FISCAL AND ECONOMIC RISKS
Lemanu reminds GAO and Congress that the local economy “is narrow and fragile” as it is solely dependent on the fishing industry and ASG, which also heavily depends on this one economic pillar — the cannery.
He explained that the administration has determined to use public debt to create additional opportunities “to expand and to diversify our economy.” And this has included establishing the ASG Territorial Bank of American Samoa with the long term goal to transition this bank to the private sector.
Additionally, the territory has issued bonds to invest in building high-speed broadband capacity to the islands.
Lemanu notes that this investment “significantly shores up the territory’s economic environment which not only improves local business operations but also attracts the attention of mainland businesses who want to do business in the Pacific under US law.”
“Our administration is committed to fiscal responsibility and it neither is unafraid nor will it side step making difficult decision,” he said, noting for example that in 2018, due to project revenue shortfalls, a reduction of work hours for ASG employees was implemented for months.
Regarding the rising level of unfunded liability of the ASG pension plan, cited by GAO, Lemanu said actions are being taken with the introduction of legislation to increase employee contributions and others. “While these measures are socially and economically painful decisions, they had to be made,” he said.
Lemanu said US government policies are impacting canned tuna fish and other fish related products destined for the US market.
Example of policies include: withdrawal of federal incentives, automatic imposition of federal minimum wage hikes, prohibition of fishing in high seas by the US National Oceanic and Atmospheric Administration, “grossly insensitive enforcement” of US Coast Guard rules and regulations, and stiff competition from foreign low wage canned tuna fish producing foreign countries.
The “potential eminent loss of StarKist Samoa attributed to the above enumerated factors will cause American Samoa to emulate the financial crisis being experienced” by the territories of Puerto Rico and the US Virgin Islands, he said.
“American Samoa will be at the federal government’s doorstep requesting a bailout, if our remaining fish cannery, StarKist, is forced to relocate its facilities to a low wage canned tuna fish producing country,” Lemanu continued.
He said American Samoa has struggled for a very long time to diversify its economy by developing the tourism industry.

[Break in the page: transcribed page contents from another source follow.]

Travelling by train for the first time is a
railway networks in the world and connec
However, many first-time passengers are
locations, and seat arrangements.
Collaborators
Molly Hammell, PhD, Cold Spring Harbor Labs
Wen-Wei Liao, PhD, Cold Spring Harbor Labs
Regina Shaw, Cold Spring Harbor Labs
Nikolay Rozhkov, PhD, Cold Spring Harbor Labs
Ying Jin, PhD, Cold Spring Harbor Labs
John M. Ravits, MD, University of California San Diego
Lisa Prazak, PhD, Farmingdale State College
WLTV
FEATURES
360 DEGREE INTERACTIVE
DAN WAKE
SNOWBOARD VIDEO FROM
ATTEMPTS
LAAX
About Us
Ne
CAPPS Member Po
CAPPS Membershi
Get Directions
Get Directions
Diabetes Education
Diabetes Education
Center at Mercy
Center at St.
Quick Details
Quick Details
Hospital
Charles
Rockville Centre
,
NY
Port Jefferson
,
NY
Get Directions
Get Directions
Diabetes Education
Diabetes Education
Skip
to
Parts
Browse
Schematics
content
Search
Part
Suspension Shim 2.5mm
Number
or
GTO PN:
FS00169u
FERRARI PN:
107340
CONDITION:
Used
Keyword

However, these efforts have been an “exercise in futility” because of the basic component of the tourism infrastructure system — air transportation.
He said federal “cabotage law” created a monopolistic air transportation environment and “placed American Samoa in a hostage situation, subjecting visitors and residents alike to the payment of exorbitant airfares” with two weekly flights, except for the summer and Christmas holidays.

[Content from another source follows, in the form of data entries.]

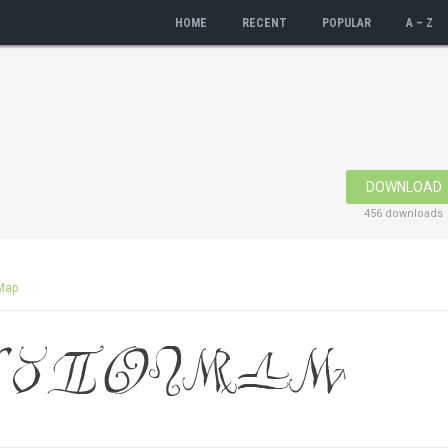
HOME
RECENT
POPULAR
A – Z
DOWNLOAD
456 downloads
Map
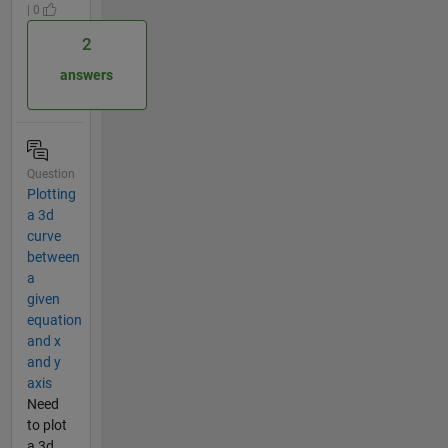
| 0
2
answers
Question
Plotting
a 3d
curve
between
a
given
equation
and x
and y
axis
Need
to plot
a 3d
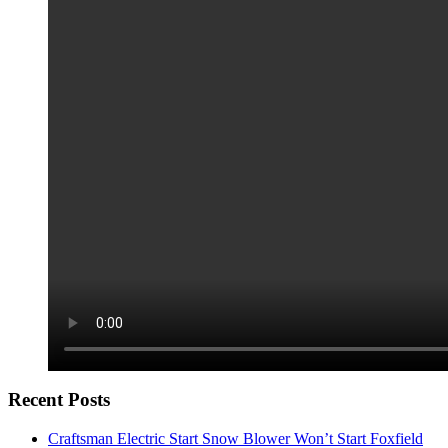
Recent Posts
Craftsman Electric Start Snow Blower Won’t Start Foxfield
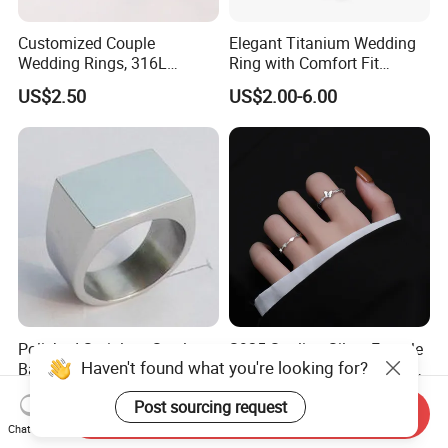
Customized Couple
Elegant Titanium Wedding
Wedding Rings, 316L
Ring with Comfort Fit
Stainless Steel Diamond
Design
US$2.50
US$2.00-6.00
Zircon Pairing, Fashionable
Jewelry
Polished Stainless Steel
S925 Sterling Silver Female
Haven't found what you're looking for?
Band Biker Men's Signet
Heart Butterfly Opening Ring
Ring
for Fashion Jewelry
US$3.00-3.60
US$3.12-3.57
Post sourcing request
Send Inquiry
Chat Now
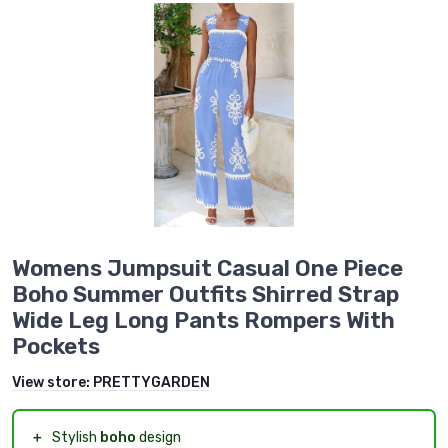
Womens Jumpsuit Casual One Piece
Boho Summer Outfits Shirred Strap
Wide Leg Long Pants Rompers With
Pockets
View store:
PRETTYGARDEN
＋
Stylish
boho
design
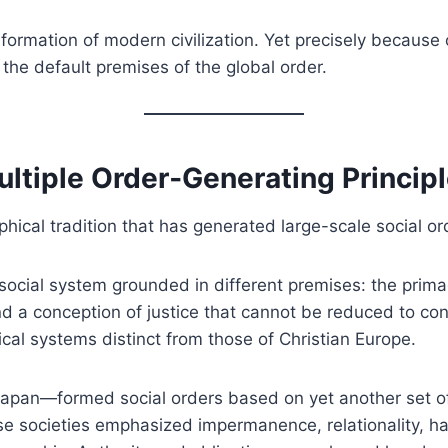
e formation of modern civilization. Yet precisely becaus
 the default premises of the global order.
Multiple Order‑Generating Princip
sophical tradition that has generated large-scale social or
 social system grounded in different premises: the primac
and a conception of justice that cannot be reduced to co
cal systems distinct from those of Christian Europe.
 Japan—formed social orders based on yet another set of
ese societies emphasized impermanence, relationality,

Samoa News notes that federal cabotage covers flights to and from the US, currently provided by Hawaiian Airlines.
Lemanu made clear that ASG will continue to provide a conducive business climate to foster private sector success so our people can access opportunities to improve their quality of lives by lifting themselves and their families out of poverty.
He also said it’s “abundantly clear” that the territory’s future is directly affected by policies issued by the US Congress and enforced by the federal government.

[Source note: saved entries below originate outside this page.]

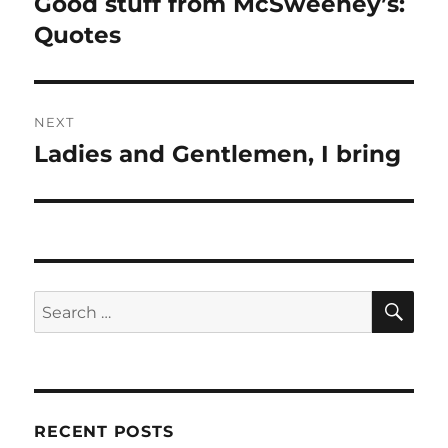
Good stuff from McSweeney’s:
Previous
post:
Quotes
NEXT
Ladies and Gentlemen, I bring
Next
post:
SE
Search
for:
RECENT POSTS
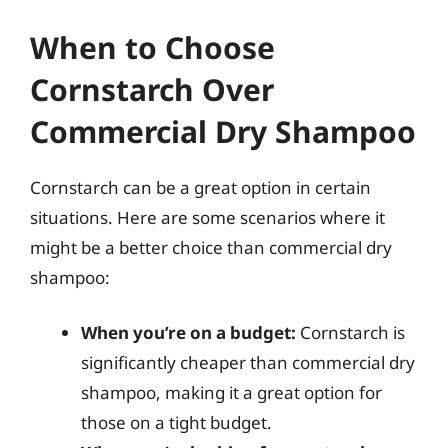
When to Choose
Cornstarch Over
Commercial Dry Shampoo
Cornstarch can be a great option in certain
situations. Here are some scenarios where it
might be a better choice than commercial dry
shampoo:
When you’re on a budget:
Cornstarch is
significantly cheaper than commercial dry
shampoo, making it a great option for
those on a tight budget.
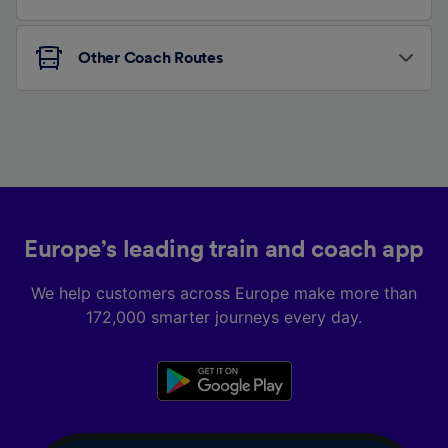
Other Coach Routes
Europe’s leading train and coach app
We help customers across Europe make more than
172,000 smarter journeys every day.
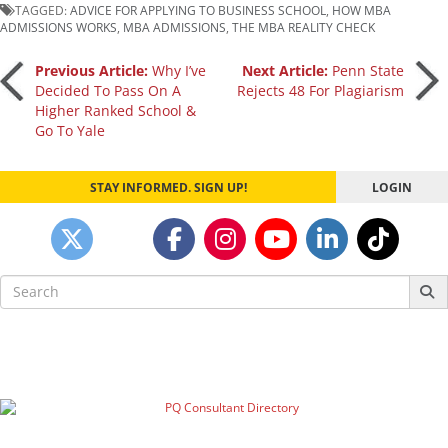
TAGGED:
ADVICE FOR APPLYING TO BUSINESS SCHOOL
,
HOW MBA
ADMISSIONS WORKS
,
MBA ADMISSIONS
,
THE MBA REALITY CHECK
Post
Previous Article:
Why I’ve
Next Article:
Penn State
Decided To Pass On A
Rejects 48 For Plagiarism
Higher Ranked School &
navigation
Go To Yale
STAY INFORMED. SIGN UP!
LOGIN
Search
for:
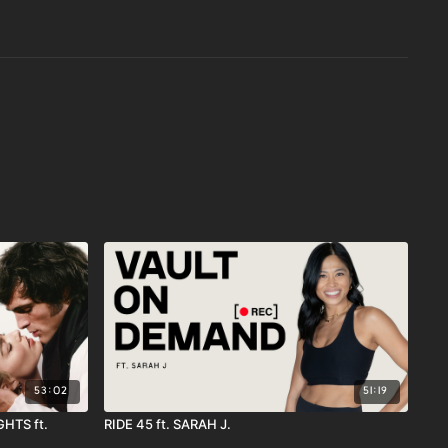
53:02
51:19
HTS ft.
RIDE 45 ft. SARAH J.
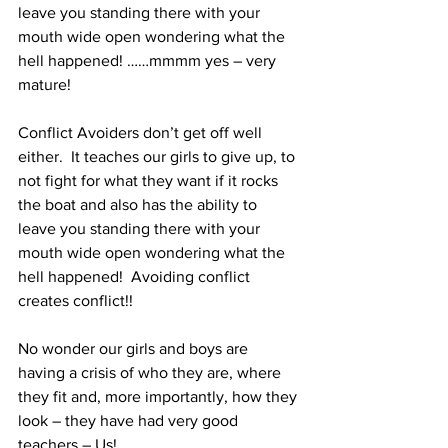
leave you standing there with your 
mouth wide open wondering what the 
hell happened! ……mmmm yes – very 
mature!
Conflict Avoiders don’t get off well 
either.  It teaches our girls to give up, to 
not fight for what they want if it rocks 
the boat and also has the ability to 
leave you standing there with your 
mouth wide open wondering what the 
hell happened!  Avoiding conflict 
creates conflict!! 
No wonder our girls and boys are 
having a crisis of who they are, where 
they fit and, more importantly, how they 
look – they have had very good 
teachers – Us!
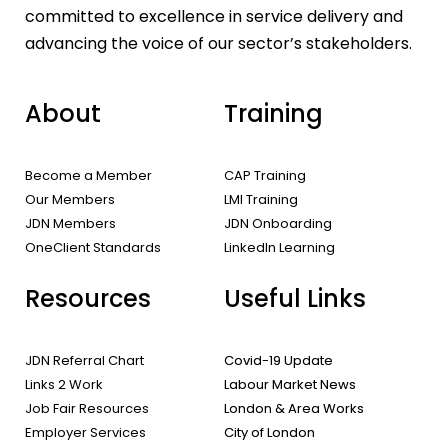
committed to excellence in service delivery and
advancing the voice of our sector’s stakeholders.
About
Training
Become a Member
CAP Training
Our Members
LMI Training
JDN Members
JDN Onboarding
OneClient Standards
LinkedIn Learning
Resources
Useful Links
JDN Referral Chart
Covid-19 Update
Links 2 Work
Labour Market News
Job Fair Resources
London & Area Works
Employer Services
City of London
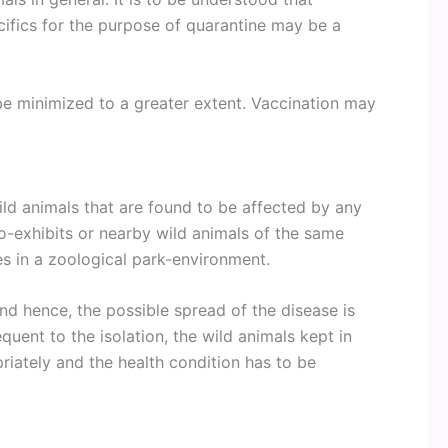
ecifics for the purpose of quarantine may be a
be minimized to a greater extent. Vaccination may
ild animals that are found to be affected by any
co-exhibits or nearby wild animals of the same
es in a zoological park-environment.
and hence, the possible spread of the disease is
quent to the isolation, the wild animals kept in
priately and the health condition has to be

“We recognize that our needs are dwarfed and overshadowed by the needs of the 50 states, thus we are aggressively and feverishly struggling to assume responsibility for the needs of our people through the exploration of other financial options,” Lemanu wrote.
At the same time, he said, ASG will reach out to the feds to straighten and to affectively affirm partnerships dedicated to establishing a pathway aided by federal incentives, proactive federal policies, and financial investment which will finally fulfill the US political vision for American Samoa, articulated by USDOI, “of full self-reliance and economic self-sufficiency”.